When Al Qaeda leader Osama Bin Laden got away in December 2001, Rumsfeld said that it did not matter. As the Bush administration shifted its focus to Iraq, it announced that the U.S. military was moving to “stability operations” in Afghanistan. The Americans, their NATO allies, and NGOs launched development projects to rebuild one of the poorest countries in the world. For example, in 2002 the U.S. Agency for International Development awarded the American firm, the Louis Berger Group (LBG), a five million dollar contract to assess Afghanistan’s infrastructure. Later that year the firm was contracted to build a highway from Kabul to Kandahar, a project estimated to cost $155 million; it was finished a year late for $730 billion. When Afghan officials requested more control over the project, arguing that they could complete it for less money, their request was denied. An engineer from LBG explained why. The Afghans “want to do the work,” he said, “but the truth is they just don’t have the wherewithal to complete it to U.S. specifications.” The expectation that the Afghans should meet U.S. specifications, from the liberation of women to road building to carrying out the war on terror, would lead from one frustration to another on all sides.[5]

Quagmire or Swamp?

From the beginning, critics questioned whether U.S. involvement in Afghanistan would turn into a quagmire, a term that recalled the long, unsuccessful, nation-building effort in Vietnam.  For instance, R. W. Apple, writing in the New York Times on October 31, 2001, headlined an article: “A Military Quagmire Remembered: Afghanistan as Vietnam.” President Bush recalls that he was amazed by this comparison because the two conflicts were so different.  For one thing, he noted, with regard to Afghanistan, “America was unified behind our troops and their mission.” One month into Operation Enduring Freedom, Rumsfeld travelled to visit Afghanistan’s neighbors. On the way home, he called the optimistic president to share his misgivings. “Afghanistan risks becoming a swamp for the United States,” he warned. “Everyone in Afghanistan has an agenda or two. We’re not going to find a lot of straight shooters.” He pointed out that the Americans may not be able to count on the Afghans and their neighbors who have their own goals. A “straight shooter,” apparently, referred to someone in Afghanistan who would carry out the U.S. agenda.[6]

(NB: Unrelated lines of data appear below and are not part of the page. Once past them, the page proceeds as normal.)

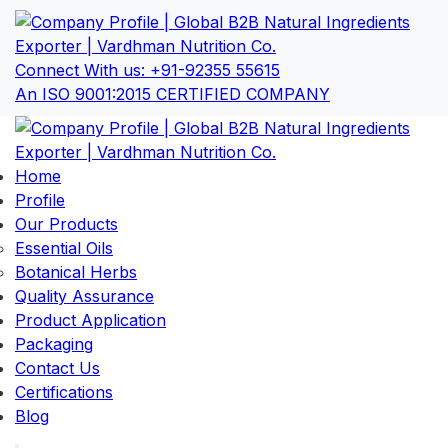
Connect With us:
+91-92355 55615
An ISO 9001:2015 CERTIFIED COMPANY
Home
Profile
Our Products
Essential Oils
Botanical Herbs
Quality Assurance
Product Application
Packaging
Contact Us
Certifications
Blog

When the people of Afghanistan failed to meet U.S. specifications, they were viewed by the Americans as unreliable and incapable. Accounts of the corruption within the Karzai government and killings by the Taliban convinced policymakers that the Americans would have to increase their civilian and military involvement. “We cannot lose in Afghanistan,” said Bush. In his memoir In My Time, Vice President Dick Cheney declared, “Our mission will not be complete until the Afghan government and armed forces can, on their own, prevent their nation from once again becoming a safe haven for terrorists.”[7] As revealed in their memoirs, American leaders based their policy on the expectation that they could transform Afghanistan into a nation that would fulfill the strategic imperative of the United States. That fundamental and flawed assumption helps to explain why Americans are still fighting in Afghanistan.

Susan A. Brewer

University of Wisconsin-Stevens Point

[1] George W. Bush, Decision Points (New York: Crown Publishers, 2010), 146, 194.

[2] Condoleezza Rice, No Higher Honor: A Memoir of My Years in Washington (New York: Crown Publishers, 2011), 84.

[3] Donald Rumsfeld, Known and Unknown: A Memoir (New York: Sentinel, 2011), 367-8; Donald Rumsfeld, “War is not about … 24-hour news cycles,” Milwaukee Journal Sentinel, November 4, 2001, 2J.

[4] Rice, No Higher Honor, 91; Rumsfeld, Known and Unknown, 373, 407; Bush, Decision Points, 197.

[5] Marc Kaufman, “Embracing Nation-Building,” Washington Post National Weekly Edition, April 21-27, 2003, 16; Ken Silverstein, “Developmentally Disabled,” Harper’s Magazine, September 2009, 68-69.

[6] Bush, Decision Points, 199-200; Rumsfeld, Known and Unknown, 398.

[7] Bush, Decision Points, 211; Dick Cheney, In My Time: A Personal and Political Memoir (New York: Threshold Editions, 2011), 347.